A former to adviser to Mitt Romney compared Trump-supporting academics to intellectuals who praised Adolf Hitler and Joseph Stalin in a scathing assessment of President Trump in a book review.

Gabriel Schoenfeld, who advised Romney’s 2012 presidential campaign and is now Hudson Institute senior fellow, said in his review of Victor Davis Hanson’s new book, The Case for Trump, that those in the think tank and academics setting who praise Trump’s presidency are comparable to those who gave a favorable appraisal of Nazi leader Adolf Hitler and the Soviet Union’s Joseph Stalin in the early 20th century.

Hanson is a military historian and a senior fellow at the Hoover Institution at Stanford University.

“Anyone with an iota of historical awareness is familiar with the fact that intellectuals in Europe and the United States lauded Joseph Stalin even as he sent millions to the Gulag and their death. By the same token, Adolf Hitler, one of the 20th century’s other mega-mass murderers, also found his share of admirers in the academy, among them such brilliant minds as Carl Schmitt and Martin Heidegger,” Schoenfeld, who is advertised as an “public intellectual” on his speaker’s page, wrote in his review of the book.

“An entire branch of Western scholarship was devoted to the adulation of the genocidal Mao Tse-tung,” he added. “Whatever Trump’s authoritarian tendencies, it is a grotesque absurdity to compare him to history’s most terrible tyrants. My point is something else: If such monsters could find admirers among the highly educated, it is unsurprising that our infantile, ignorant leader has found an assortment of professors to sing his praises.”

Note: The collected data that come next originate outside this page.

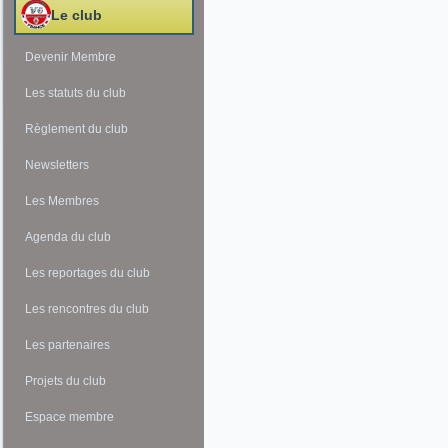
Le club
Devenir Membre
Les statuts du club
Règlement du club
Newsletters
Les Membres
Agenda du club
Les reportages du club
Les rencontres du club
Les partenaires
Projets du club
Espace membre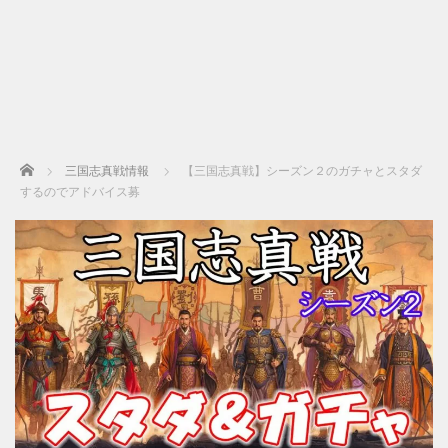
Home
三国志真戦情報
【三国志真戦】シーズン２のガチャとスタダ
するのでアドバイス募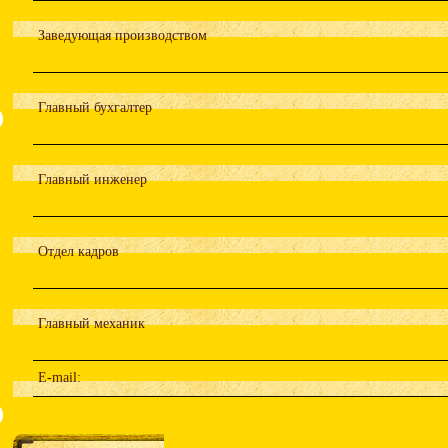
Заведующая производством
Главный бухгалтер
Главный инженер
Отдел кадров
Главный механик
E-mail: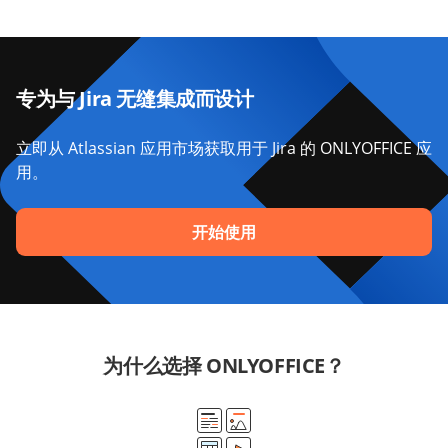
专为与 Jira 无缝集成而设计
立即从 Atlassian 应用市场获取用于 Jira 的 ONLYOFFICE 应
用。
开始使用
为什么选择 ONLYOFFICE？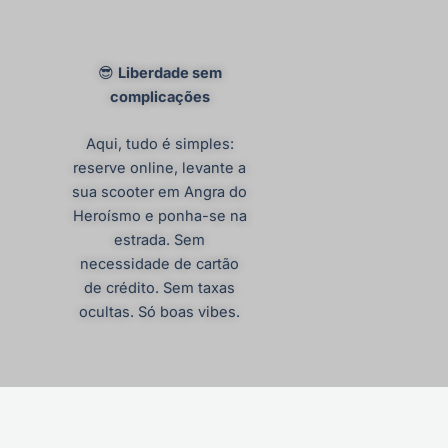
😎
Liberdade sem
complicações
Aqui, tudo é simples:
reserve online, levante a
sua scooter em Angra do
Heroísmo e ponha-se na
estrada. Sem
necessidade de cartão
de crédito. Sem taxas
ocultas. Só boas vibes.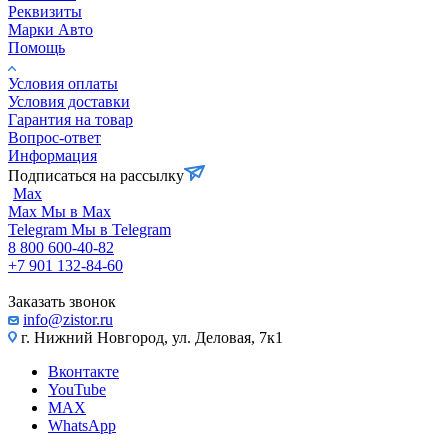
Реквизиты
Марки Авто
Помощь
Условия оплаты
Условия доставки
Гарантия на товар
Вопрос-ответ
Информация
Подписаться на рассылку
Max
Max
Мы в Max
Telegram
Мы в Telegram
8 800 600-40-82
+7 901 132-84-60
Заказать звонок
info@zistor.ru
г. Нижний Новгород, ул. Деловая, 7к1
Вконтакте
YouTube
MAX
WhatsApp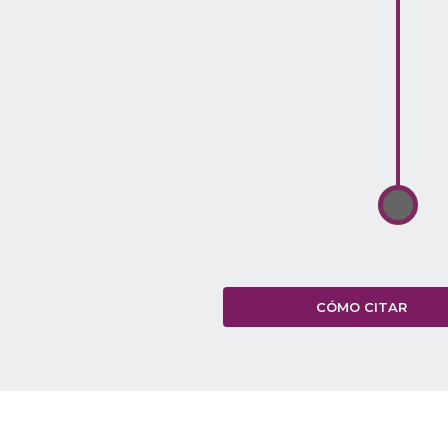
CÓMO CITAR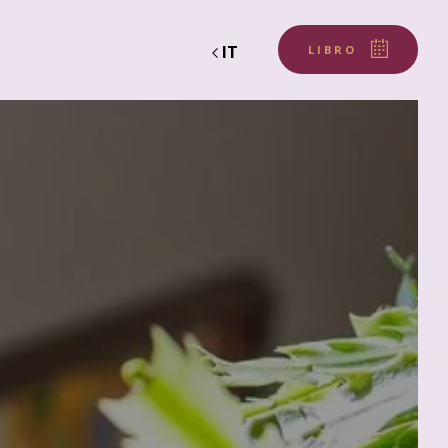
IT
LIBRO
Partenza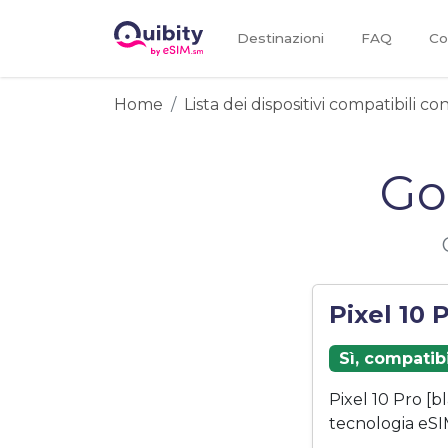
Destinazioni
FAQ
Co
Home
Lista dei dispositivi compatibili c
Go
Pixel 10 
Sì, compatib
Pixel 10 Pro [
tecnologia eSI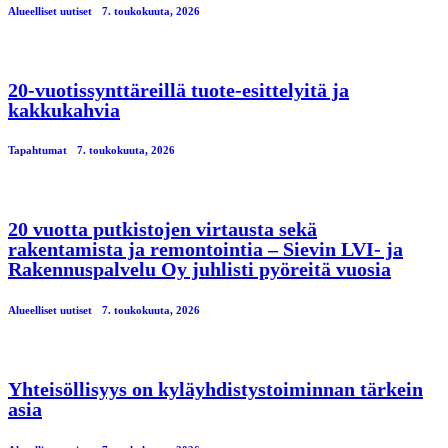
Alueelliset uutiset
7. toukokuuta, 2026
20-vuotissynttäreillä tuote-esittelyitä ja
kakkukahvia
Tapahtumat
7. toukokuuta, 2026
20 vuotta putkistojen virtausta sekä
rakentamista ja remontointia – Sievin LVI- ja
Rakennuspalvelu Oy juhlisti pyöreitä vuosia
Alueelliset uutiset
7. toukokuuta, 2026
Yhteisöllisyys on kyläyhdistystoiminnan tärkein
asia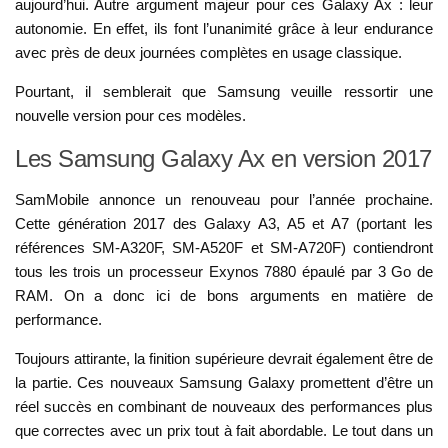
aujourd’hui. Autre argument majeur pour ces Galaxy Ax : leur
autonomie. En effet, ils font l’unanimité grâce à leur endurance
avec près de deux journées complètes en usage classique.
Pourtant, il semblerait que Samsung veuille ressortir une
nouvelle version pour ces modèles.
Les Samsung Galaxy Ax en version 2017
SamMobile annonce un renouveau pour l’année prochaine.
Cette génération 2017 des Galaxy A3, A5 et A7 (portant les
références SM-A320F, SM-A520F et SM-A720F) contiendront
tous les trois un processeur Exynos 7880 épaulé par 3 Go de
RAM. On a donc ici de bons arguments en matière de
performance.
Toujours attirante, la finition supérieure devrait également être de
la partie. Ces nouveaux Samsung Galaxy promettent d’être un
réel succès en combinant de nouveaux des performances plus
que correctes avec un prix tout à fait abordable. Le tout dans un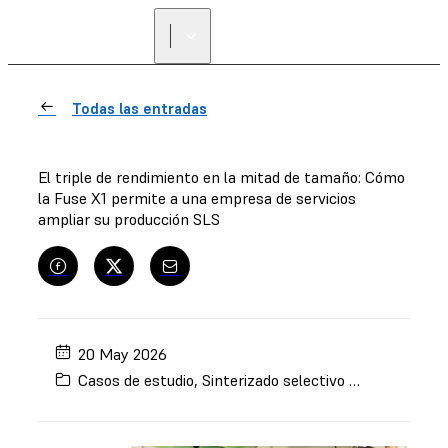
Todas las entradas
El triple de rendimiento en la mitad de tamaño: Cómo
la Fuse X1 permite a una empresa de servicios
ampliar su producción SLS
20 May 2026
Casos de estudio
,
Sinterizado selectivo por láser (SLS)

In his book, Hanson praised Trump for the way in which he has navigated the morass of the “deep state,” the layers of bureaucracy, and political appointees that many Republicans argue are stymied the government’s ability to enact the president’s policies.

By working to dismantle “a state within a state,” Hanson says Trump has been able to shift away from he sarcastically calls “the judicious wise-men” of Washington, D.C., and embrace social and economic policies for which conservatives have clamored but have been ignored by perpetrators of “deep state.”

Schoenfeld, however, refutes Hanson’s assessment, saying that his examination of the Trump “tot lot” approach is not careful and thoroughly thought-out. He says, “Trump lies habitually. It seems that those like Hanson who choose to burnish the Trump cult must do so as well. At one point in his narrative, Hanson writes that ‘Loyalty or reciprocity were always Trump’s first ethical commandments.'”

The former Romney adviser wrote an assessment of the Romney campaign in 2013, his version of the Romney autopsy report highlighting critical failures of the 2012 presidential campaign against Barack Obama. He accused candidate Romney of not relying enough on his policy advisers and vetting policy stances which resulted in hurtful blunders.